◆ Exercise objective
Filter the entries for the word "click". Copy each line in which it occurs.

%%

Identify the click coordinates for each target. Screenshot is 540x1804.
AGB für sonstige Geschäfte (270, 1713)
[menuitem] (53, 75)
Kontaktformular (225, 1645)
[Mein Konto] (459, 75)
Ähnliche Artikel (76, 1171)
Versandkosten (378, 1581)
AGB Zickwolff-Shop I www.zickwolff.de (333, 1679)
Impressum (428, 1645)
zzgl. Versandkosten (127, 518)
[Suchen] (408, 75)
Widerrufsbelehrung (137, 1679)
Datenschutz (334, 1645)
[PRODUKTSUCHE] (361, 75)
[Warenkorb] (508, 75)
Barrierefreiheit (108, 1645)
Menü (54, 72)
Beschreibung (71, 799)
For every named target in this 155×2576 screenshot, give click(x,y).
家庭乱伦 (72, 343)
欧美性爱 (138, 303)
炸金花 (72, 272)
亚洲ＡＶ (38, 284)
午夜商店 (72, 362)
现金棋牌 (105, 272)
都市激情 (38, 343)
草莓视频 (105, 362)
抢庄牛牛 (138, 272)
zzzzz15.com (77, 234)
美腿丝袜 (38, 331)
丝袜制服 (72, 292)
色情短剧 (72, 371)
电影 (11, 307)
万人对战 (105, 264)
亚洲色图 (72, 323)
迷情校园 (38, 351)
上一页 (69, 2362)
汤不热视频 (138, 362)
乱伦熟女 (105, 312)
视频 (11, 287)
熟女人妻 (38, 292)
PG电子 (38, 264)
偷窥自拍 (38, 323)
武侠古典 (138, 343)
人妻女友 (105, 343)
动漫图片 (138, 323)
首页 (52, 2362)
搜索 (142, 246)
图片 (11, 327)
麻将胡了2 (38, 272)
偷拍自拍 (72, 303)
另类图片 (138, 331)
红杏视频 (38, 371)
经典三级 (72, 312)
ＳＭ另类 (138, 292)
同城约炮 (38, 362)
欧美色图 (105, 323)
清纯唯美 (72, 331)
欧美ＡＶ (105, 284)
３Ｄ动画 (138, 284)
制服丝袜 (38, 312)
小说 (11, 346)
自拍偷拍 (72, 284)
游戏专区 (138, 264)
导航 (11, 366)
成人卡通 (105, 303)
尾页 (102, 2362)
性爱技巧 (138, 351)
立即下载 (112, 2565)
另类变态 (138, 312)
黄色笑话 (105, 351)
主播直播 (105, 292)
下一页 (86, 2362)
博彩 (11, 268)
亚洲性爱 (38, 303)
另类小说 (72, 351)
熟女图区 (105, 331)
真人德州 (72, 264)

%%

◆ Answer for this exercise
Identify the click coordinates for each target. Screenshot is 540x1804.
For every named target in this 155×2576 screenshot, give click(x,y).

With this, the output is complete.